* **Task description**: When you reach the line that contains "Tabi Spor 5" in the data below, copy it and every line after it exactly, adding nothing.

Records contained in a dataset

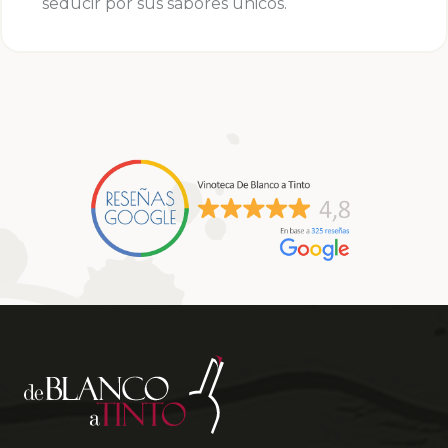
seducir por sus sabores únicos.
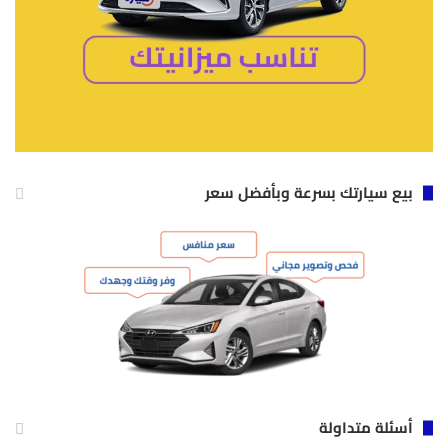
بيع سيارتك بسرعة وبأفضل سعر
أسئلة متداولة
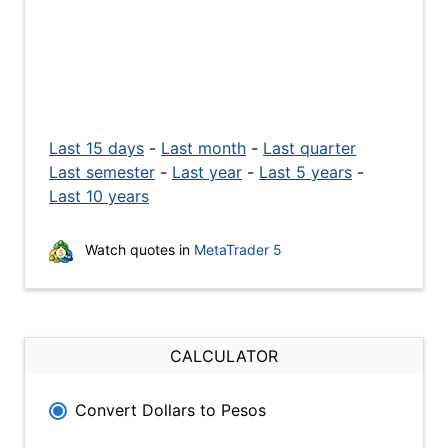
Last 15 days
-
Last month
-
Last quarter
Last semester
-
Last year
-
Last 5 years
-
Last 10 years
Watch quotes in
MetaTrader 5
CALCULATOR
Convert Dollars to Pesos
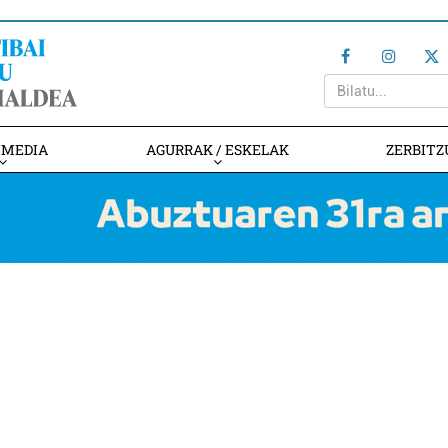
IMEDIA
AGURRAK / ESKELAK
ZERBITZ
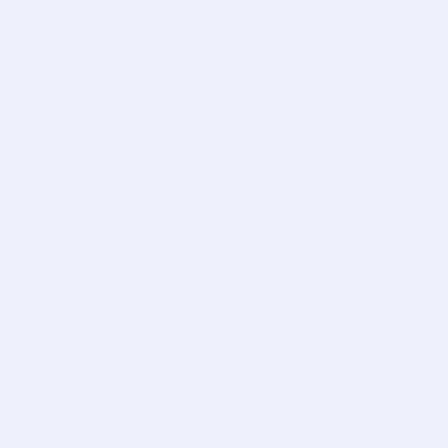
CANLI
Tabi Spor 5
TA
CANLI
Tabi Spor 6
TA
CANLI
Tabi Spor 7
TA
CANLI
Tabi Spor 8
TA
CANLI
Fb Tv
FB
CANLI
Cbc Sport
CB
CANLI
Gs Tv
GS
CANLI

* **Response to this exercise**:
Tabi Spor 5
TA
CANLI
Tabi Spor 6
TA
CANLI
Tabi Spor 7
TA
CANLI
Tabi Spor 8
TA
CANLI
Fb Tv
FB
CANLI
Cbc Sport
CB
CANLI
Gs Tv
GS
CANLI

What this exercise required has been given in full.